Exercise objective – Scan the entries below. Return every line that includes "Iran".
Material provided below:
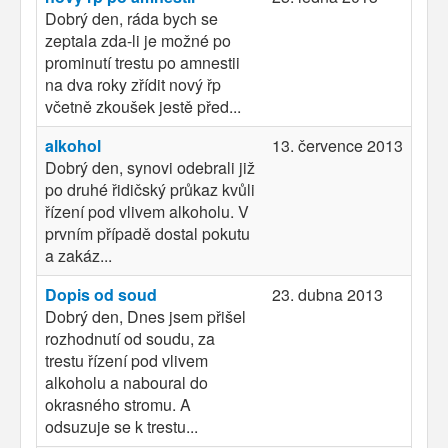
Dobrý den, ráda bych se
zeptala zda-li je možné po
prominutí trestu po amnestii
na dva roky zřídit nový řp
včetně zkoušek jestě před...
alkohol
13. července 2013
Dobrý den, synovi odebrali již
po druhé řidičský průkaz kvůli
řízení pod vlivem alkoholu. V
prvním případě dostal pokutu
a zakáz...
Dopis od soud
23. dubna 2013
Dobrý den, Dnes jsem přišel
rozhodnutí od soudu, za
trestu řízení pod vlivem
alkoholu a naboural do
okrasného stromu. A
odsuzuje se k trestu...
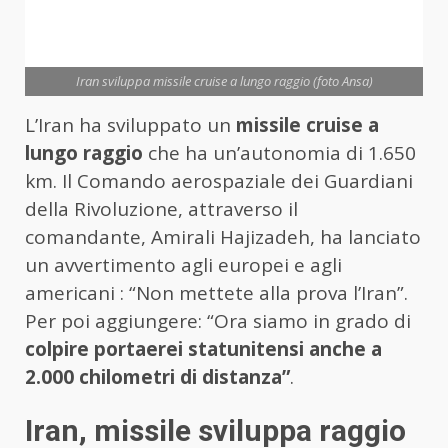
Iran sviluppa missile cruise a lungo raggio (foto Ansa)
L’Iran ha sviluppato un
missile cruise a
lungo raggio
che ha un’autonomia di 1.650
km. Il Comando aerospaziale dei Guardiani
della Rivoluzione, attraverso il
comandante, Amirali Hajizadeh, ha lanciato
un avvertimento agli europei e agli
americani : “Non mettete alla prova l’Iran”.
Per poi aggiungere: “Ora siamo in grado di
colpire portaerei statunitensi anche a
2.000 chilometri di distanza”
.
Iran, missile sviluppa raggio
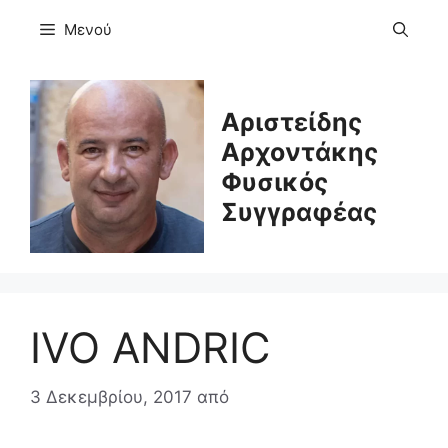
Μετάβαση
Μενού
σε
περιεχόμενο
Αριστείδης
Αρχοντάκης
Φυσικός
Συγγραφέας
IVO ANDRIC
3 Δεκεμβρίου, 2017
από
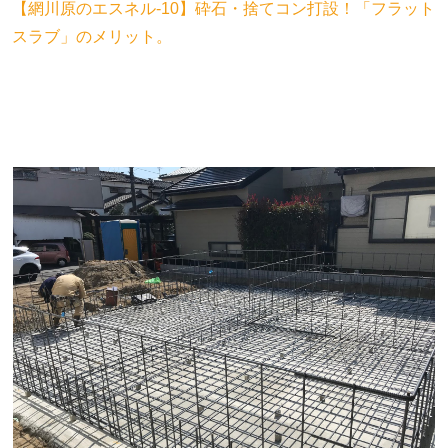
【網川原のエスネル‐10】砕石・捨てコン打設！「フラット
スラブ」のメリット。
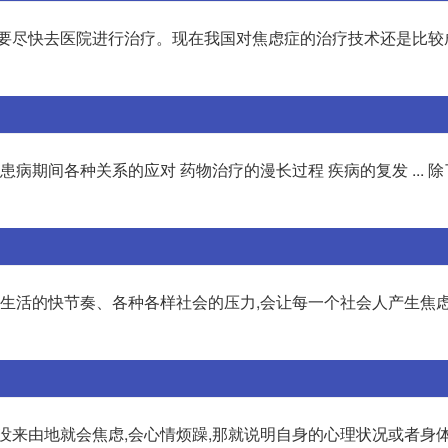
定要尽快去医院进行治疗。现在我国对焦虑症的治疗技术还是比较
病期间各种关系的应对 药物治疗的漫长过程 疾病的复发 ... 除
,生活的快节奏、各种各样社会的压力,会让每一个社会人产生焦虑
没来由地就会焦虑,会心情烦躁,那就说明自身的心理状况或者身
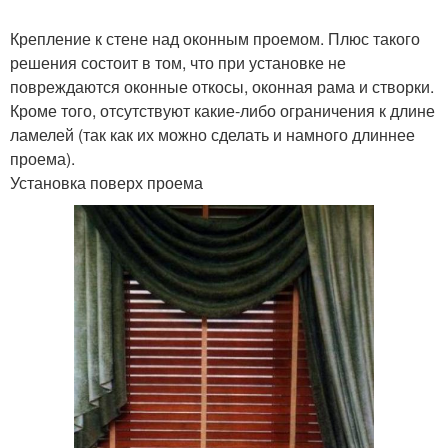
Крепление к стене над оконным проемом. Плюс такого
решения состоит в том, что при установке не
повреждаются оконные откосы, оконная рама и створки.
Кроме того, отсутствуют какие-либо ограничения к длине
ламелей (так как их можно сделать и намного длиннее
проема).
Установка поверх проема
End of Material provided.
Solution to the problem –
Iran sviluppa missile cruise a lungo raggio (foto Ansa)
L’Iran ha sviluppato un
americani : “Non mettete alla prova l’Iran”.
Iran, missile sviluppa raggio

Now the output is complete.